Category Archives: Mariana

The Waterhouse Exhibit, Montreal


Mariana in the South 1897
Mariana from Shakespeare’s Measure for Measure is a heroine a la the Lady of Shalott. She is imprisoned by her bridegroom, Angelo, because her dowry is lost at sea….for five years. Who thinks these plots up? Meanwhile she contemplates her youth and beauty going to waste unloved. Well, that’s depressing….In the end, she is wed to Angelo by means of a trick and of her own consent. She still loves him. (A woman who would consent to marry such a man is an idiot, but since Shakespeare’s play ends at that point, she is spared the discovery that the cure is worse than the disease.)

Ariadne 1898
Ariadne was the daughter of Minos, the King of Crete.

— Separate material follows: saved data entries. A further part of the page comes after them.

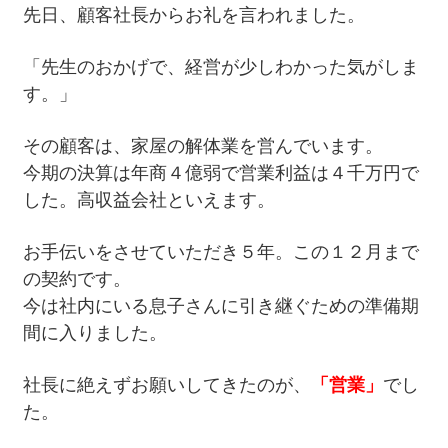
先日、顧客社長からお礼を言われました。
「先生のおかげで、経営が少しわかった気がしま
す。」
その顧客は、家屋の解体業を営んでいます。
今期の決算は年商４億弱で営業利益は４千万円で
した。高収益会社といえます。
お手伝いをさせていただき５年。この１２月まで
の契約です。
今は社内にいる息子さんに引き継ぐための準備期
間に入りました。
社長に絶えずお願いしてきたのが、
「営業」
でし
た。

She fell in love with the Athenian Theseus when he was brought, along six other youths and seven maidens, to be sacrificed to her monster brother, the Minotaur. She helped Theseus slay the Minotaur and find his way out of the Labryrinth (identifed as the palace of the Knossos in Crete) and sailed away with him. He abandoned her in Naxos in the scene above. She was, of course, stricken to find she’d chosen the wrong man, but her next lover was true to her, AND he was a god: Dionysus, the god of wine and wild things. His panthers are already surrounding her, anticipating the next chapter in her story.